The small island of Barbuda is said to be “barely habitable” while officials warn that the French territory of Saint-Martin is almost destroyed.
At least one death, of a child, was reported on Barbuda, where Prime Minister Gaston Browne said about 95% of the buildings had suffered some damage.
Most of those killed were on Saint-Martin and Saint Barthélemy – St-Martin’s airport, the third largest in the Caribbean, has been destroyed, with local officials saying that most buildings on the territory have been levelled.
With the scale of the damage still emerging the death toll is likely to rise.
More than half of Puerto Rico’s three million residents were without power as Irma caused heavy downpours and strong winds. Officials have said that power could be cut off for several days.
Widespread damage has been reported in the British Virgin Islands.
Is it getting stronger or weaker?
Hurricane Irma has been getting progressively stronger. On 4 September, it was a category three storm with winds of 195km/h. The next day, it was a category four, with speeds of 220km/h, and it’s now at 295km/h.
The latest forecast predicts that the storm’s power will fluctuate but is not clear how things will progress.
Are flights delayed or cancelled?
Flights between many of the islands, which include the Dominican Republic, Guadeloupe and the British Virgin Islands, have been cancelled. Antigua’s airport was closed on Wednesday.
British Airways cancelled some flights, and sent an empty aircraft to Antigua to bring 326 travellers home early.
Airlines serving the three main airports in south Florida are reported to have cancelled or delayed several flights on Wednesday at Fort Lauderdale, Miami and Palm Beach International Airport,
Other airports in the state were advising passengers to check flight status with their airlines.
What about Hurricanes Jose and Katia?
There are two other storms of concern at the moment – Hurricanes Jose and Katia.

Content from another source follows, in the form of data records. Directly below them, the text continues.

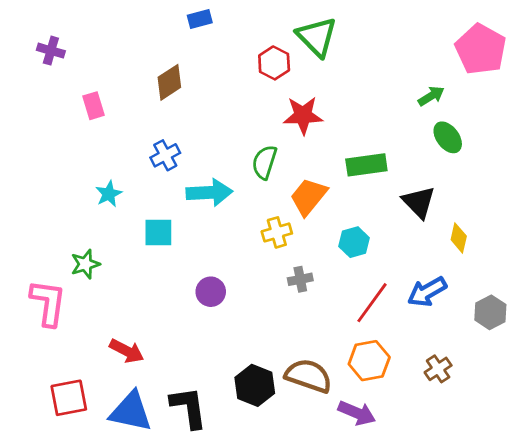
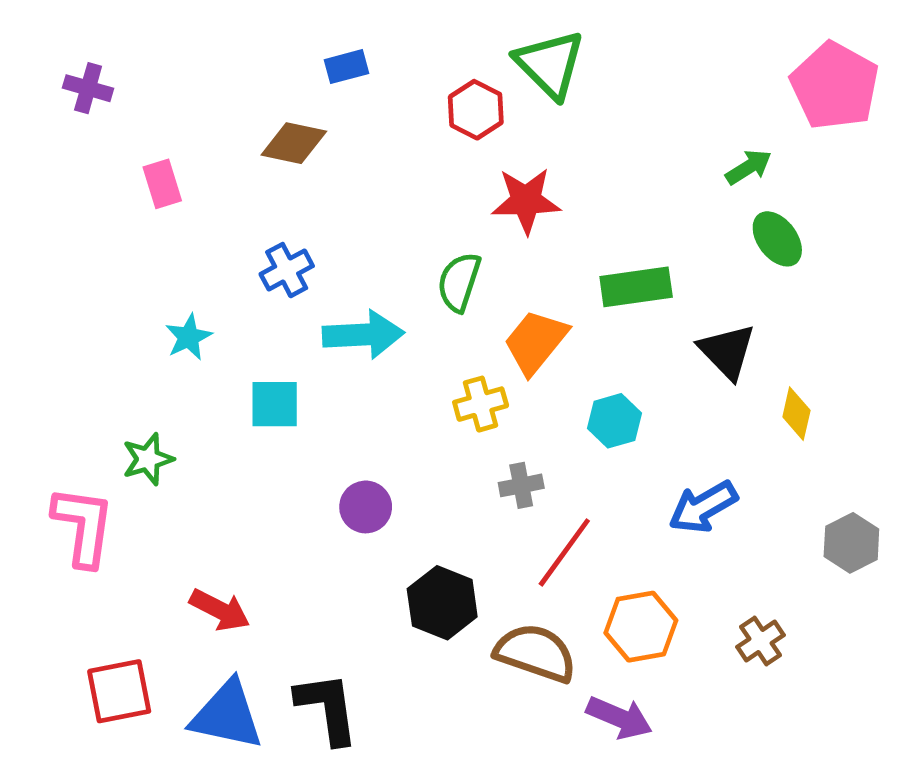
blue rectangle: (200, 19) -> (347, 67), moved
brown diamond: (169, 82) -> (294, 143), turned 45
blue arrow: (427, 292) -> (703, 507), moved
red line: (372, 303) -> (564, 552), moved
black hexagon: (255, 385) -> (442, 603), moved

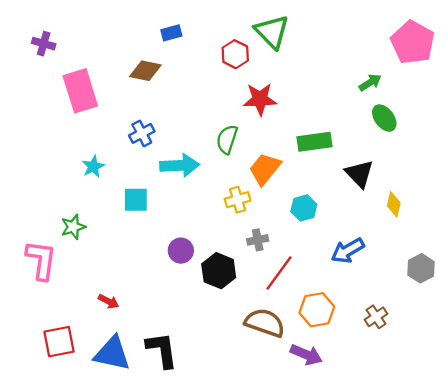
pink rectangle: (162, 184) -> (80, 91), size x1.8
black hexagon: (442, 603) -> (219, 271), moved
red arrow: (220, 610) -> (109, 301), size x0.7

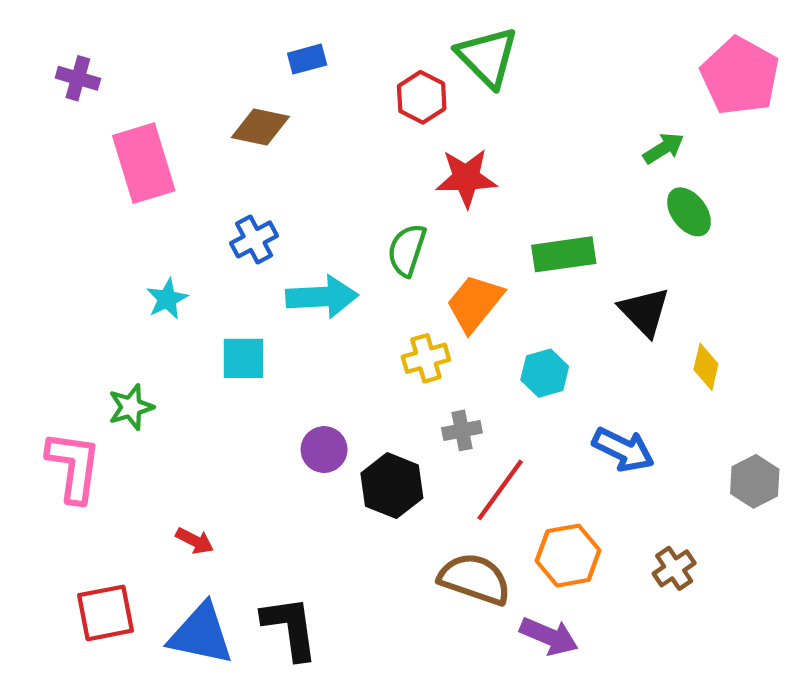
blue arrow: (348, 251) -> (623, 450), turned -124

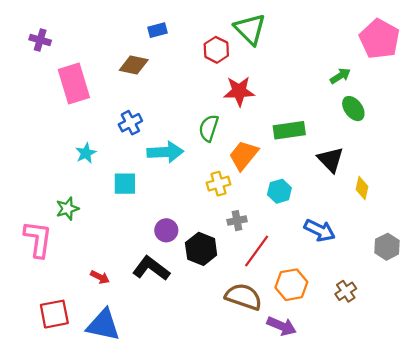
black L-shape: (290, 628) -> (151, 268), moved, turned -45

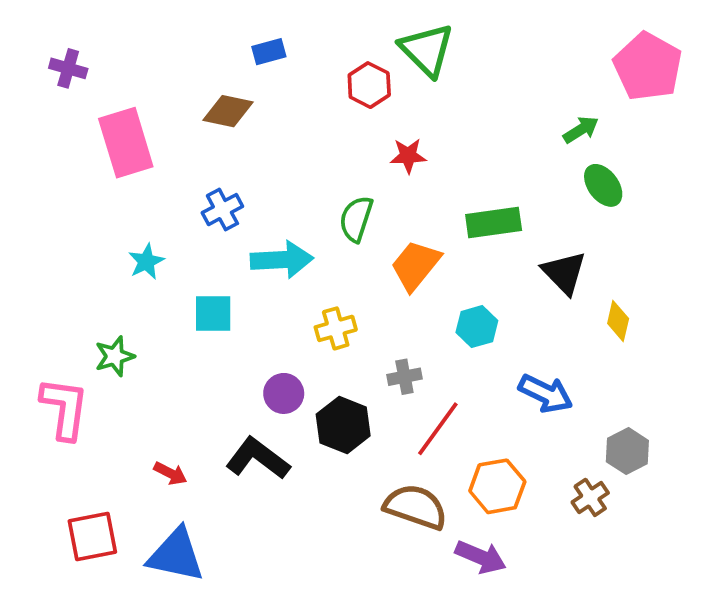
red star: (239, 91) -> (408, 156), size x0.7
yellow cross: (219, 184) -> (336, 328), moved
gray hexagon: (387, 247) -> (627, 451), moved

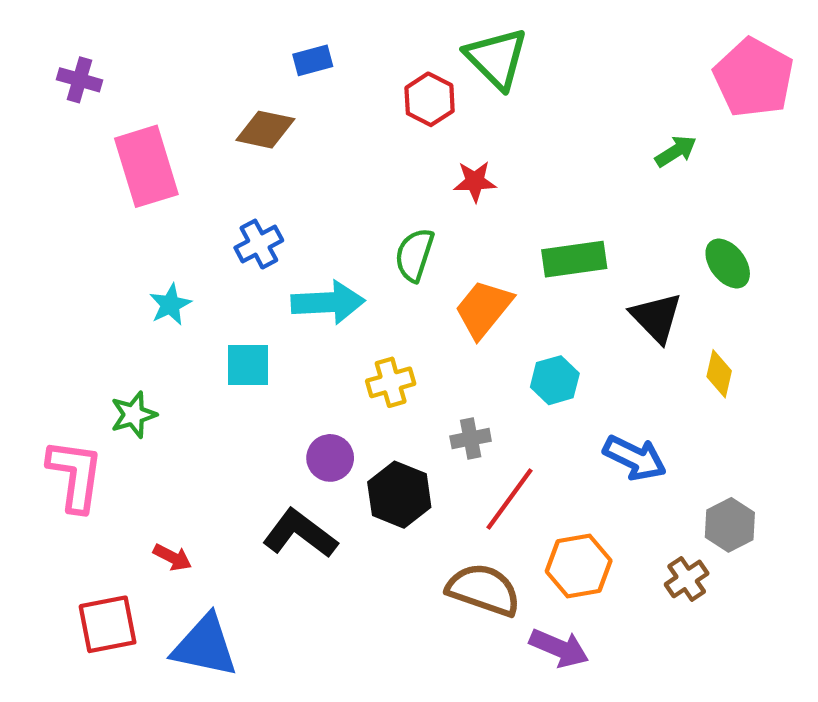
green ellipse: (603, 185) -> (728, 263), moved
red arrow: (170, 473) -> (172, 557), moved

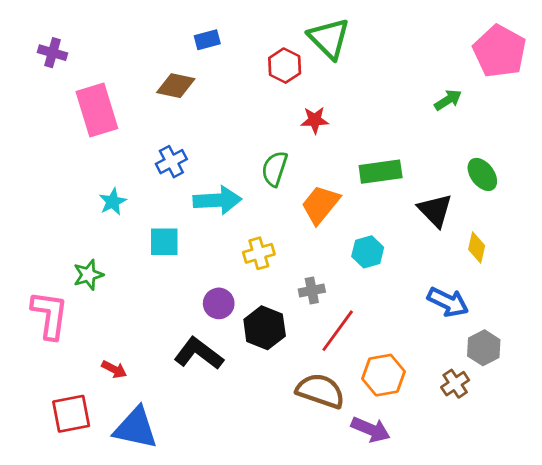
blue arrow: (635, 458) -> (448, 302), moved

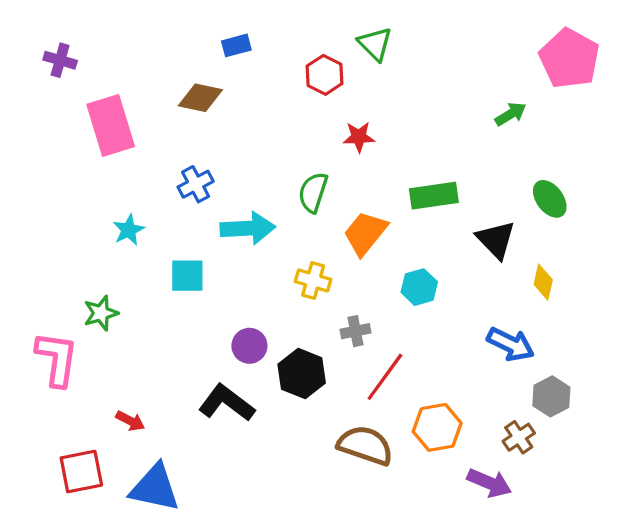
green triangle: (329, 38) -> (375, 44), size x0.7
yellow cross: (259, 253) -> (313, 281), moved, turned 32
purple arrow: (371, 430) -> (489, 483), moved

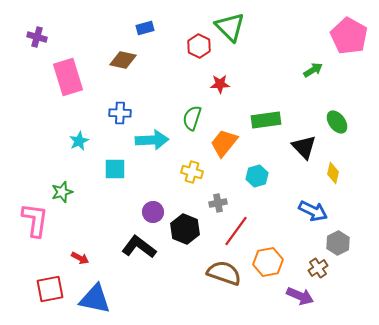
green triangle: (375, 44) -> (230, 27), size x1.4
blue cross: (196, 184) -> (120, 113), turned 30

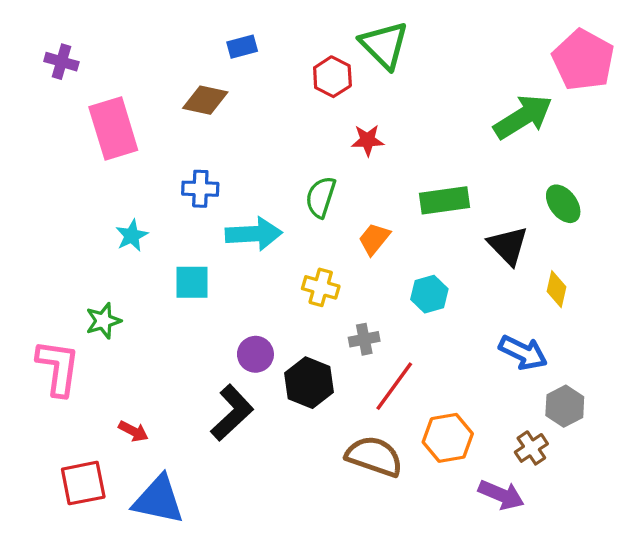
green arrow: (313, 70) -> (523, 117), size x1.8
orange trapezoid: (224, 143) -> (374, 239), size x0.7
black L-shape: (139, 247) -> (232, 413), turned 100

Storms are named in alphabetical order as they happen, so after Irma come names beginning with J and K.
Jose, further out in the Atlantic behind Irma, has swelled to category one hurricane strength and could be near major hurricane strength on Friday, according to the NHC.
Although its path is not clear, Jose could hit some areas already affected by Irma.
And Katia, in the Gulf of Mexico, was also recently upgraded to hurricane status, with warnings that it could hit the coast of the Mexican state of Veracruz.
Seeing multiple storms developing in the same area of the Atlantic in close succession is not uncommon.
Rarer though is the strength of the hurricanes, with Harvey – which recently hit Texas – making landfall as a category four.
How are dangerous storms measured?
All the signs are that official forecasters were not exaggerating when they described Hurricane Irma as “extremely dangerous” and “potentially catastrophic”.
The threat to humans and property is unpredictable – we will not know the full extent of the fallout until later.
Hurricane Wilma, in 2005, had similar wind speeds and killed 87 people, costing billions in damage. But wind speeds are not always a good indicator of the damage a storm can do.
In 2016, Hurricane Matthew, which was less powerful, killed almost 600 people – more than 500 in Haiti. The NHC’s final report said that poorly constructed homes were “completely destroyed” by winds.
Extreme weather patterns are complex, and where the storm hits and how prepared the populace are may have a significant effect.
What should I do to prepare?
Local governments in the path of the storm are issuing their own instructions, which should be followed.
Once the storm is a serious threat, the US NHC advises residents to:
- Be prepared to evacuate if you live in a storm surge risk area
- Secure homes by covering all windows with strong plywood, if you do not have storm shutters installed
- Check the websites, news and radio frequently to make sure you have the latest advice
- Take refuge in a small interior room, closet or hallway on the lowest level, with as many walls between you and the storm as possible
- Keep away from windows, skylights, and glass doors
- Be aware that if the eye of the storm passes over, there could be a short period of calm – but wind speed will rapidly increase on the other side
Ideally, those in the storm’s path should have an emergency kit prepared in advance, with food, water, batteries, artificial light and other supplies.